In the future, as mentioned, timing tests should definitely be done for various decomposition algorithms. It would be interesting to see if a combination of various techniques could be useful. It is also often the case that employing randomized algorithms can yield favorable results. It might be useful to test more randomized decomposition algorithms. For example, there is currently no randomization in the flooding phase of the flooding algorithms I implemented. The only randomization is introduced when the actual decomposition begins. Randomizing the flooding phase may produce better decompositions in the second phase. Clearly many tests also need to be done with a variety of different models.

Acknowledgements

Much thanks to Miguel Otaduy for his continual help with this project.

References

[1] Chazelle, B. et al. Strategies for polyhedral surface decomposition: An experimental study, Comp. Geom. Theory Appl., 7:327-342, 1997.

[2] Ehmann, Stephen A., Lin, Ming C. Accurate and Fast Proximity Queries Between Polyhedra Using Convex Surface Decomposition, EUROGRAPHICS 2001.
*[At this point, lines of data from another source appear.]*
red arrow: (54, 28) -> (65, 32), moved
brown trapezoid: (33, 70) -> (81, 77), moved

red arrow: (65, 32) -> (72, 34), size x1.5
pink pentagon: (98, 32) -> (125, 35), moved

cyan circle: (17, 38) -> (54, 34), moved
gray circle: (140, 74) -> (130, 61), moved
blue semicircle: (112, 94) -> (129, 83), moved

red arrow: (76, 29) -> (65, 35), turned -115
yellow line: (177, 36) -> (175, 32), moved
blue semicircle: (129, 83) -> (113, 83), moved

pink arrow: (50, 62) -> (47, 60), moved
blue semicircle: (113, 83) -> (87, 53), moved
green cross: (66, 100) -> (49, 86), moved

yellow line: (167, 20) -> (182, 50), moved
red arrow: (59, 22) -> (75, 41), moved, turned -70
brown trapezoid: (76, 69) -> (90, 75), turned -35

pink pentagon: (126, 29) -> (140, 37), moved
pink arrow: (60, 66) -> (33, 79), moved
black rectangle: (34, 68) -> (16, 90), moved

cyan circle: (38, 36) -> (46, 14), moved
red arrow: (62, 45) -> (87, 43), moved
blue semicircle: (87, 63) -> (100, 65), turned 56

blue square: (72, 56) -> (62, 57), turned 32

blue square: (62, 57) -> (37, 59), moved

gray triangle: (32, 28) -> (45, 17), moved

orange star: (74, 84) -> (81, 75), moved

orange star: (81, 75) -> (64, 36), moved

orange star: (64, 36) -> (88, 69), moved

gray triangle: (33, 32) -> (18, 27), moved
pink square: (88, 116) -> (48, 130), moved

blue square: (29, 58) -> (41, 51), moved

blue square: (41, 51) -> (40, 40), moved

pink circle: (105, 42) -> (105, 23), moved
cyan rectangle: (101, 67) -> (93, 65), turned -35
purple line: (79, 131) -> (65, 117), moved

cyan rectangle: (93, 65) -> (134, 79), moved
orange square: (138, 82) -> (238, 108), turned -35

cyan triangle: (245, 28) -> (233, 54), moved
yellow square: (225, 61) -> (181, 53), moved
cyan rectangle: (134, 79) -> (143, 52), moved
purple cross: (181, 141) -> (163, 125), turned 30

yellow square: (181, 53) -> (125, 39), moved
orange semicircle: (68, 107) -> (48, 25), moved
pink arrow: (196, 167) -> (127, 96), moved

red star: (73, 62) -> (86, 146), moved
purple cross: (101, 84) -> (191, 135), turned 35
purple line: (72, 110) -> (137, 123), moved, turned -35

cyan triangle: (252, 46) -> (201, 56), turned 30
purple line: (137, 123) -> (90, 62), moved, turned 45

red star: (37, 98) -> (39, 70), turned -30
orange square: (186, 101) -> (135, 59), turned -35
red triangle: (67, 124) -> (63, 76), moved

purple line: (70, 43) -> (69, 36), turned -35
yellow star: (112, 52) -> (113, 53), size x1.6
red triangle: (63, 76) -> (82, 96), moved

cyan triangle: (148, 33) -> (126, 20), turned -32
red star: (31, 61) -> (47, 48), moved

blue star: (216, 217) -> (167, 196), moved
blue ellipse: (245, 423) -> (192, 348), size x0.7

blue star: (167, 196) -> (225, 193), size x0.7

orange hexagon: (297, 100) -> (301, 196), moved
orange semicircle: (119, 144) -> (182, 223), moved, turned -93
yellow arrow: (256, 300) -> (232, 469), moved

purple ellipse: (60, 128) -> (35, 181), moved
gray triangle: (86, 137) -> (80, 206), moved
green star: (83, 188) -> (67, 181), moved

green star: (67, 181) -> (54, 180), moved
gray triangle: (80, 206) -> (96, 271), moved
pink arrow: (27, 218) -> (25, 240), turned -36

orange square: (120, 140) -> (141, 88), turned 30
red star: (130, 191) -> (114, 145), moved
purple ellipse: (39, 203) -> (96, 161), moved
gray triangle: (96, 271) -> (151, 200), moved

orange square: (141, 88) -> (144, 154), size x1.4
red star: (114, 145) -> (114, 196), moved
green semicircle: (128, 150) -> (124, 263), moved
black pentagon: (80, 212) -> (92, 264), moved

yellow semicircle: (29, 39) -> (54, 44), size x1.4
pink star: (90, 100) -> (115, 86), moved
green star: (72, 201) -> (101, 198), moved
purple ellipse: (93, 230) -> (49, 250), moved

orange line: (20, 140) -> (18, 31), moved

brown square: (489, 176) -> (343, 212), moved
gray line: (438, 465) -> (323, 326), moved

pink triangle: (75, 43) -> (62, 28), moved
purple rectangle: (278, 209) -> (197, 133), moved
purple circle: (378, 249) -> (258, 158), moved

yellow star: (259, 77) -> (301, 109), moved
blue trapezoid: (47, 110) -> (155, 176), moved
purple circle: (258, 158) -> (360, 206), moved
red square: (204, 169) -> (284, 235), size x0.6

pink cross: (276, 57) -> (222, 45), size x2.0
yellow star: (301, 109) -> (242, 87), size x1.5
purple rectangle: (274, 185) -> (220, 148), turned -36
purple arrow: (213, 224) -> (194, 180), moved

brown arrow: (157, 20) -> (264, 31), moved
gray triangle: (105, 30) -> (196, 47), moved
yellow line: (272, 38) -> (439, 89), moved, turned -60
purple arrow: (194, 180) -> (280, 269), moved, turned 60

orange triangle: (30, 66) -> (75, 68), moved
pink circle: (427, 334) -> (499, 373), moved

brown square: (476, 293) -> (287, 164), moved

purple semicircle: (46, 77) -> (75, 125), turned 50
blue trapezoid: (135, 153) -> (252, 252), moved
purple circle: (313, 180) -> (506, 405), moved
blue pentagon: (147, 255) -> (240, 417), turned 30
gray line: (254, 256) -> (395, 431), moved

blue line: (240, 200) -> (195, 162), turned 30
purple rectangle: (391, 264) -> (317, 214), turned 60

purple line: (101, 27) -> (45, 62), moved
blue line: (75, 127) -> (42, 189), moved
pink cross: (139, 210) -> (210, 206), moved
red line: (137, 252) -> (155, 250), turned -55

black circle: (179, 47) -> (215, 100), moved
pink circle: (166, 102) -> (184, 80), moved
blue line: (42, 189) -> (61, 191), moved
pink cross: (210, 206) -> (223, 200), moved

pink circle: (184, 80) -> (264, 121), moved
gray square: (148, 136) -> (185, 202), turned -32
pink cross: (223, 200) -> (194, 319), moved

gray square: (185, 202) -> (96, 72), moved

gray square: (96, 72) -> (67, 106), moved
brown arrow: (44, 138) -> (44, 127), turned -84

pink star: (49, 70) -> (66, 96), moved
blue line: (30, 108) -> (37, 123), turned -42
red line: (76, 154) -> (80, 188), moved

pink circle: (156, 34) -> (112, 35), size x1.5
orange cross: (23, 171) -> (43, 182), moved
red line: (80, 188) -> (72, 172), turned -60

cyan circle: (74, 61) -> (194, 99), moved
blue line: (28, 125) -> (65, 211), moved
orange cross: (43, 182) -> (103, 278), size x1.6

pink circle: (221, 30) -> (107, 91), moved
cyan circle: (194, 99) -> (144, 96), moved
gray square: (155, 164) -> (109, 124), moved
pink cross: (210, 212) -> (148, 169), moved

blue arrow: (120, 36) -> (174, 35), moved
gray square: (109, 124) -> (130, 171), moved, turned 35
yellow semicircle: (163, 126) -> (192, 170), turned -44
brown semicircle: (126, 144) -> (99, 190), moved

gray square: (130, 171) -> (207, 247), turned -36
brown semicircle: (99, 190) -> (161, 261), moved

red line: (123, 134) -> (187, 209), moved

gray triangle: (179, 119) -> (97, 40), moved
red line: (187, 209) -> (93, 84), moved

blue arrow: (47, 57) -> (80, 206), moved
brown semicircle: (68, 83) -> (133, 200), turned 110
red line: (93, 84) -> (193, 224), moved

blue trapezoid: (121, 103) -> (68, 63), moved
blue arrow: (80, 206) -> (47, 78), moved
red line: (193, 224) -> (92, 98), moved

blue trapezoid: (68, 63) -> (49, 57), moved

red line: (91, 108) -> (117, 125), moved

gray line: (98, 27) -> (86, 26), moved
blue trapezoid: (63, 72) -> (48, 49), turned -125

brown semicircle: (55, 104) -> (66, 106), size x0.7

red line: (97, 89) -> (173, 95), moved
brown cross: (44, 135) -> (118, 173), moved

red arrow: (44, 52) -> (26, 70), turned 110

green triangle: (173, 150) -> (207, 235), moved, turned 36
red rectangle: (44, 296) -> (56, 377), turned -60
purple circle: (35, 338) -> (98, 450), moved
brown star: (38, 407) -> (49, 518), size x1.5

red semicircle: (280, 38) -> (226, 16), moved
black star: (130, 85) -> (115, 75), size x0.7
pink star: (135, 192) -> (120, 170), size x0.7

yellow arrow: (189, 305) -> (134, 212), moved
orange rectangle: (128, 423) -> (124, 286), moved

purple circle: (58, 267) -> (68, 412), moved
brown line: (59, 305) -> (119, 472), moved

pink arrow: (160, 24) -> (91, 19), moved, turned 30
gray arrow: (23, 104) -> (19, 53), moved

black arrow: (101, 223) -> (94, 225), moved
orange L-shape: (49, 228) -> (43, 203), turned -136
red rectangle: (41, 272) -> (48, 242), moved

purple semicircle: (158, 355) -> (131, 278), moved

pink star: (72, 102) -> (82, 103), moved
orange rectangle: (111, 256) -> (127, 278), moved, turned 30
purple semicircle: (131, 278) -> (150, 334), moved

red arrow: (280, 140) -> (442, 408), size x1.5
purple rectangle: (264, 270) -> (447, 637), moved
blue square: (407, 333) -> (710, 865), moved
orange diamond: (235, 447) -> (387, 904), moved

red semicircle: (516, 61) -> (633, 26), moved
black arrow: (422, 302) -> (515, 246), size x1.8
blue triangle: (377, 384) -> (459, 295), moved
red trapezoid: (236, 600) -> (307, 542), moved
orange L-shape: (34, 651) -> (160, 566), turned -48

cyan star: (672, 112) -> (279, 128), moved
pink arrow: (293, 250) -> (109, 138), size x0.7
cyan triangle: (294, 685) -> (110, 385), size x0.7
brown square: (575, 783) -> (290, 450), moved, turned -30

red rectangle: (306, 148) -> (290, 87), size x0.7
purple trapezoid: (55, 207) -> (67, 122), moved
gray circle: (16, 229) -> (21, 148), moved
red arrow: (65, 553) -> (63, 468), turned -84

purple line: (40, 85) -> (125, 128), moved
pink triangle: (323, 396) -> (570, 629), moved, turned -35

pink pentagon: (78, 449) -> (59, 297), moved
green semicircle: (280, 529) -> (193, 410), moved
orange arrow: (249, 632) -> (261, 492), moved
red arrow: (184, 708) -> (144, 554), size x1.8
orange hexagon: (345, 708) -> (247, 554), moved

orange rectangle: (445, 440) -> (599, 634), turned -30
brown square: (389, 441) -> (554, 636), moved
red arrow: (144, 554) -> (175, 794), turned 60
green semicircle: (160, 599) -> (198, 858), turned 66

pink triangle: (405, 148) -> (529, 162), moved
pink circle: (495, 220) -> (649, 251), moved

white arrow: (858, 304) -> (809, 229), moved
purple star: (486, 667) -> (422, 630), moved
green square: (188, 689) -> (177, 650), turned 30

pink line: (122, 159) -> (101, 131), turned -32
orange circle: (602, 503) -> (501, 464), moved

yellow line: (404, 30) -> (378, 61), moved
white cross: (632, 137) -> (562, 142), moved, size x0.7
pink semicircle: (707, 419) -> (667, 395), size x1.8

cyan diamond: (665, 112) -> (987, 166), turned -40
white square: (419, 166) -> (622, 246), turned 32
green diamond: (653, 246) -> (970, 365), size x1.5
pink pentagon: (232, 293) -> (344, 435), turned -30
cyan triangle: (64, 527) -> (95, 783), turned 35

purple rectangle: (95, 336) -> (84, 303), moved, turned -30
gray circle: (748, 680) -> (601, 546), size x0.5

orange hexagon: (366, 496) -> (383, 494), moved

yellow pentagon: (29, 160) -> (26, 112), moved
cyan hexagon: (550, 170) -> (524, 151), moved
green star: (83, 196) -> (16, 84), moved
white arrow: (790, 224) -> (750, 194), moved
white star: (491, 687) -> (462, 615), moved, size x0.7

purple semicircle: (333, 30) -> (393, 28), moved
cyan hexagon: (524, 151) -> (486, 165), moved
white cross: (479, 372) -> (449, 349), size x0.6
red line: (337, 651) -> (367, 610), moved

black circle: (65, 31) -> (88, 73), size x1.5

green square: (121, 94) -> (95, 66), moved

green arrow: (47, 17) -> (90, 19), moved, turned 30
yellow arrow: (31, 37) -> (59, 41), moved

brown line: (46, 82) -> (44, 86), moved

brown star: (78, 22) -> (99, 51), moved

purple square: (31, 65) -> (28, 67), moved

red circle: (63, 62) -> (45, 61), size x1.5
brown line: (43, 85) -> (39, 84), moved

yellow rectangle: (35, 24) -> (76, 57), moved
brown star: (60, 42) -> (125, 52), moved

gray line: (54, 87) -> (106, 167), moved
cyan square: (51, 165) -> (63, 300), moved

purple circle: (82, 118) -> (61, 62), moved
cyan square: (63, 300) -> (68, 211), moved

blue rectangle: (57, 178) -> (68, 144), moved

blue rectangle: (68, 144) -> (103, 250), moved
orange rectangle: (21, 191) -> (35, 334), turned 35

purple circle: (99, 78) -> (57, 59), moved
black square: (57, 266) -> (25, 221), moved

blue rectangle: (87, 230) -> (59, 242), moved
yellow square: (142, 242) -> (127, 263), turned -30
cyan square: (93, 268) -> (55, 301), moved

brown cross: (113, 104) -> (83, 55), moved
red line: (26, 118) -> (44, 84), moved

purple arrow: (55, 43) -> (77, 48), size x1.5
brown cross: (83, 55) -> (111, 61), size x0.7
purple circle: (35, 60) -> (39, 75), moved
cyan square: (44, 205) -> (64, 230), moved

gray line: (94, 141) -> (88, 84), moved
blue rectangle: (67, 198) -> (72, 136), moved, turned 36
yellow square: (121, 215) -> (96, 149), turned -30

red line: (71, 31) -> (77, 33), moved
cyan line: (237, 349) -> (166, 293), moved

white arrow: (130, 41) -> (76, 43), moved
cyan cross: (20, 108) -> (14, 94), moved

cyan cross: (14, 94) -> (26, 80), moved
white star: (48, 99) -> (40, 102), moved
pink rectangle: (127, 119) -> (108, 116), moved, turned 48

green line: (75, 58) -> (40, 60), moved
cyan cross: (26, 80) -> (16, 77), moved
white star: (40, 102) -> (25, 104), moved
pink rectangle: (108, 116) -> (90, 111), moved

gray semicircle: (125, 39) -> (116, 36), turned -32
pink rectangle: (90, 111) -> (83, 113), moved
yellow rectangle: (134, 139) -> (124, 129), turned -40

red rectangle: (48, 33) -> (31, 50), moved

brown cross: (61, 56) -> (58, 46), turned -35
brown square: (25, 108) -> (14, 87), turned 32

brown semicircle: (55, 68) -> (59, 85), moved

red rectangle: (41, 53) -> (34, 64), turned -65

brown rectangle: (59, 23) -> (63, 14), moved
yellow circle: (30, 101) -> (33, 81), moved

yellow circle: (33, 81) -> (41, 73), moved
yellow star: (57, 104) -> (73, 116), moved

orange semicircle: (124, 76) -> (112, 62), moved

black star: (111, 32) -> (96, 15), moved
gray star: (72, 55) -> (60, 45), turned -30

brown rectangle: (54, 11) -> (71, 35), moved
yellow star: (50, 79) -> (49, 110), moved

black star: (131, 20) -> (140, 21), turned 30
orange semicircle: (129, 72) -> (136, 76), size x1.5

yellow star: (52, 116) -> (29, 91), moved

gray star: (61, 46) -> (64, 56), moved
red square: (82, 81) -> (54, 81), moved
[3] Kim, Young J., Otaduy, Migual A., Lin, Ming C., Manocha, Dinesh. Fast Penetration Depth Computation for Physically-based Animation, ACM Symposium on Computer Animation, July 21-22, 2002.

[4] Lin, Ming C., Canny, John F. A Fast Algorithm for Incremental Distance Calculation, Proceedings of the 1991 IEEE International Conference on Robotics and Automation, April 1991.

[5] Chazelle, B. Convex Partitions of Polyhedra: A Lower Bound and Worst-Case Optimal Algorithm, SIAM J. Comp., Vol. 13, No. 3, August 1984.

[6] Bajaj, C. L., Dey, T. K., Convex Decomposition of Polyhedra and Robustness, SIAM J. Comp., Vol. 21, No. 2, April 1992.

[7] Kim, Young J., Lin, Ming C., Manocha, Dinesh. DEEP: Dual-space Expansion for Estimating Penetration Depth Between Convex Polytopes, Proc. IEEE International Conference on Robotics and Automation, May 11-15, 2002.